Monday, July 12, 2010

Poll Reforms - Now is the Time

When India became independent, we adopted the British parliamentary system and electoral procedures. Little did we realize at that time that this system was full of flaws and needed to be replaced with a better system sooner or later. That time has come NOW.

One of the flaws of this system is the concept of “first-past-the-post”.

First-past-the-post voting means that the candidate who gets most votes in a constituency wins even if he or she falls short of 50 percent of the total votes cast.

In other words, such a candidate does not command the confidence of his constituency, let alone that of his State, country or region.

The second flaw is that the very political parties which form a coalition government at the Centre compete against one another at the regional level. This results in corruption and blackmail.

The third flaw is that the Prime Minister of a coalition government is often chosen on the basis of opportunistic political alliances before and after the elections rather than on the basis of his or her competence and acceptability by the majority of Members of Parliament. As if this were not enough, a Prime Minister chosen in this way has the power to dissolve Parliament and call for fresh elections to improve his or her chances of success in the next election.

To rectify these flaws the British government intends to hold a referendum on May 5, 2011 whether to keep “first-past-the-post” or to switch to another system known as the Alternative Vote (AV).

Under AV, if no candidate wins 50% of the votes, the second preferences of voters who picked last-placed candidates are redistributed until someone reaches the 50%. AV falls short of proportional representation, but is nevertheless an improvement on the current system.

Maybe the Indian political parties would like to follow the British precedent once again and try to improve our electoral system in the light of our experience during the last sixty years.

Sunday, April 11, 2010

Pragmatism vs. Prudence

Prof. Kahneman won the Nobel Prize for economics in 2002. He teaches at Princeton University and is credited as being the founder of behavioural economics. According to him, political leaders have a tendency to take big decisions on the basis of impulse or intuition rather than on the basis of deliberate conscious calculation.

One of the most common problems, he points out, is overconfidence. “It is very common for people to have more confidence in their judgement than they should,” he says.

He believes that people make decisions on the basis of their past and present experience. They have no expertise in predicting the future. He believes that if decision makers considered the consequences of their actions, say after ten, fifteen or twenty years, they would arrive at a much better decision.

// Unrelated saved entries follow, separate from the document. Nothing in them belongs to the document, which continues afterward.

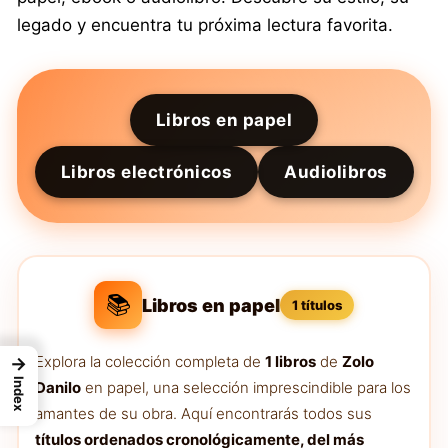
legado y encuentra tu próxima lectura favorita.
Libros en papel
Libros electrónicos
Audiolibros
📚
Libros en papel
1 títulos
Explora la colección completa de
1 libros
de
Zolo
→
Index
Danilo
en papel, una selección imprescindible para los
amantes de su obra. Aquí encontrarás todos sus
títulos ordenados cronológicamente, del más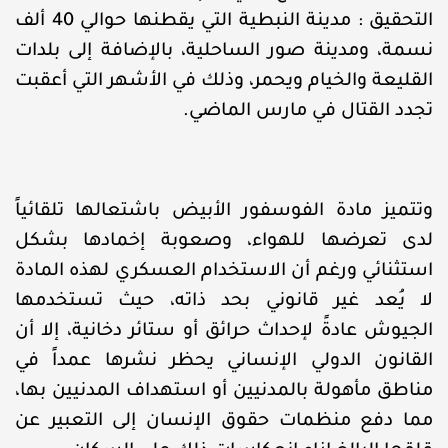
التحقيق : مدينة النبطية التي يقطنها حوالي 40 ألف
نسمة، ومدينة صور الساحلية، بالإضافة إلى بلدات
القليعة والخيام ويحمر، وذلك في الأشهر التي أعقبت
تجدد القتال في مارس الماضي.
وتتميز مادة الفوسفور الأبيض باشتعالها تلقائياً
لدى تعرضها للهواء، وصعوبة إخمادها بشكل
استثنائي ورغم أن الاستخدام العسكري لهذه المادة
لا يُعد غير قانوني بحد ذاته، حيث تستخدمها
الجيوش عادةً لإحداث حرائق أو ستائر دخانية، إلا أن
القانون الدولي الإنساني يحظر نشرها عمداً في
مناطق مأهولة بالمدنيين أو استهداف المدنيين بها،
مما دفع منظمات حقوق الإنسان إلى التعبير عن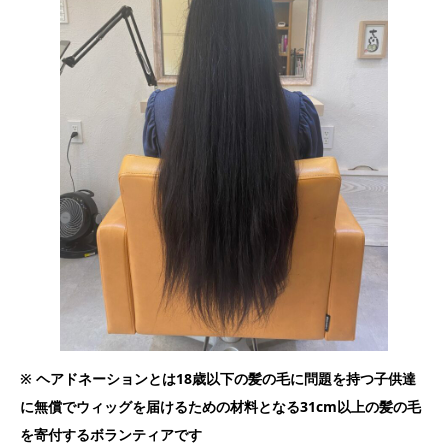
※ ヘアドネーションとは18歳以下の髪の毛に問題を持つ子供達
に無償でウィッグを届けるための材料となる31cm以上の髪の毛
を寄付するボランティアです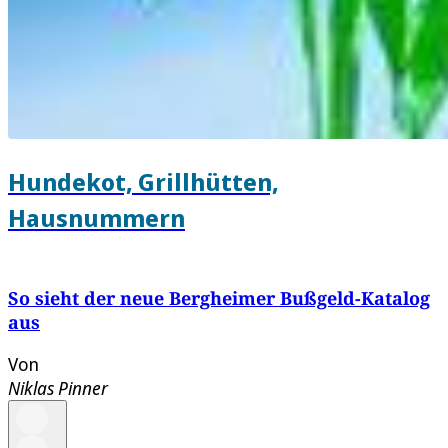
Hundekot, Grillhütten,
Hausnummern
So sieht der neue Bergheimer Bußgeld-Katalog
aus
Von
Niklas Pinner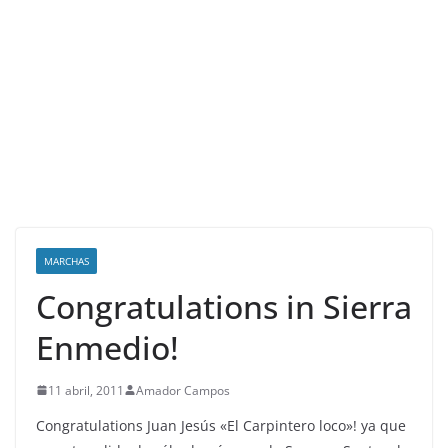
MARCHAS
Congratulations in Sierra
Enmedio!
11 abril, 2011
Amador Campos
Congratulations Juan Jesús «El Carpintero loco»! ya que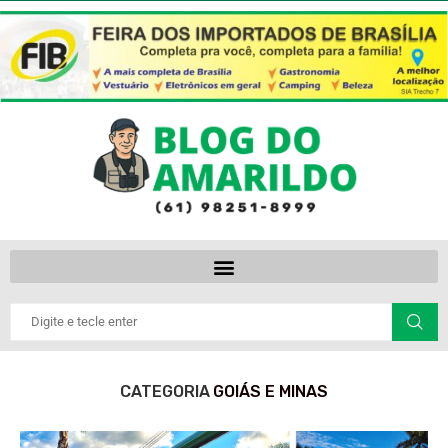
CATEGORIA
GOIÁS E MINAS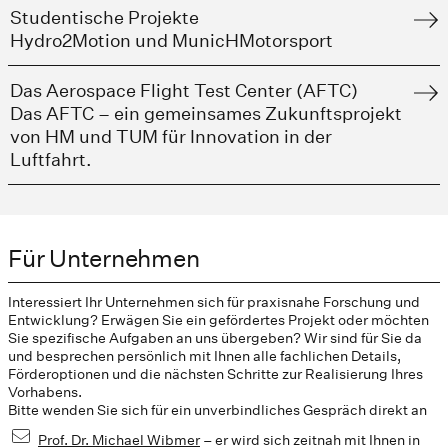
Studentische Projekte
Hydro2Motion und MunicHMotorsport
Das Aerospace Flight Test Center (AFTC)
Das AFTC – ein gemeinsames Zukunftsprojekt
von HM und TUM für Innovation in der
Luftfahrt.
Für Unternehmen
Interessiert Ihr Unternehmen sich für praxisnahe Forschung und
Entwicklung? Erwägen Sie ein gefördertes Projekt oder möchten
Sie spezifische Aufgaben an uns übergeben? Wir sind für Sie da
und besprechen persönlich mit Ihnen alle fachlichen Details,
Förderoptionen und die nächsten Schritte zur Realisierung Ihres
Vorhabens.
Bitte wenden Sie sich für ein unverbindliches Gespräch direkt an
Prof. Dr. Michael Wibmer
– er wird sich zeitnah mit Ihnen in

To prove his point he cites the Iraq war. “The big problem is that once the organization begins to make up its mind, everybody falls in line. And then the information that goes to the top gets biased. This is clearly something that happened with the Iraq war. What the decision makers wanted was known, and the intelligence community basically gave them the information they wanted – and of course, it turned out a disaster.”

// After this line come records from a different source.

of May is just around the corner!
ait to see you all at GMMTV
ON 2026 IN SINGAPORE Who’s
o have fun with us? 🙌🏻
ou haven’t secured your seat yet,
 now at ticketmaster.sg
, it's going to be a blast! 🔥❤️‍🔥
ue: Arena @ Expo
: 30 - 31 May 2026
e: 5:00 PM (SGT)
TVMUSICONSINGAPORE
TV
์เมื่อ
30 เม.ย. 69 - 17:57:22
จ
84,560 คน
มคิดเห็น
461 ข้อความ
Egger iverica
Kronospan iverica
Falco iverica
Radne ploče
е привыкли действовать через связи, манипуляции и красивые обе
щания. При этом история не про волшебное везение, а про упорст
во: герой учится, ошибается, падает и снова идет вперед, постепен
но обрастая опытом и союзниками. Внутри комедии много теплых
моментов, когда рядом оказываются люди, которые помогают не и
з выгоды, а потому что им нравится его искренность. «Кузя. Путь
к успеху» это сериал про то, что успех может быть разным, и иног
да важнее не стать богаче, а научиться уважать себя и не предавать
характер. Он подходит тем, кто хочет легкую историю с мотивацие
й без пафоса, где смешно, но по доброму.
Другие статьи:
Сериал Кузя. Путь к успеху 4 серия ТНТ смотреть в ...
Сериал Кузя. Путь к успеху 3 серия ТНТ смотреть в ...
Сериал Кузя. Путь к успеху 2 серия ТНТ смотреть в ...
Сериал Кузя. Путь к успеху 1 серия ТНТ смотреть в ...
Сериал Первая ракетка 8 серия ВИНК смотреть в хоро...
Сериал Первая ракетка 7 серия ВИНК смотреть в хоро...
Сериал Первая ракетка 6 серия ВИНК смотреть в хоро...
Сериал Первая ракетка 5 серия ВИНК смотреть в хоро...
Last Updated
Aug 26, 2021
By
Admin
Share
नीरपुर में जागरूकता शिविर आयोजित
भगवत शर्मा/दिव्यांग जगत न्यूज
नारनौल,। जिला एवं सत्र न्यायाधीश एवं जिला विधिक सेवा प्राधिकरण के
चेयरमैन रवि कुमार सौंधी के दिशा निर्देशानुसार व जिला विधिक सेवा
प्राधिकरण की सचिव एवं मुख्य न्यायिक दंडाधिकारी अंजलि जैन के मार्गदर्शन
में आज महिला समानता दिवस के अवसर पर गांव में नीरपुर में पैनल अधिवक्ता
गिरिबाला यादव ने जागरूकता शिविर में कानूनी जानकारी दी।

The reason why I am mentioning all this is to point out that this is exactly what happened in the case of reservation for scheduled castes, scheduled tribes and other backward classes, Indo-US Nuclear Deal, and the same is going to happen in the case of Women’s Reservation Bill. Once we make a reservation on the basis of gender, how can we stop making similar reservations on the basis of caste, class, religion, language and region? Before taking big decisions, it is always better to think of their long-term consequences and make the right choices as far as possible

Let prudence take precedence over pragmatism.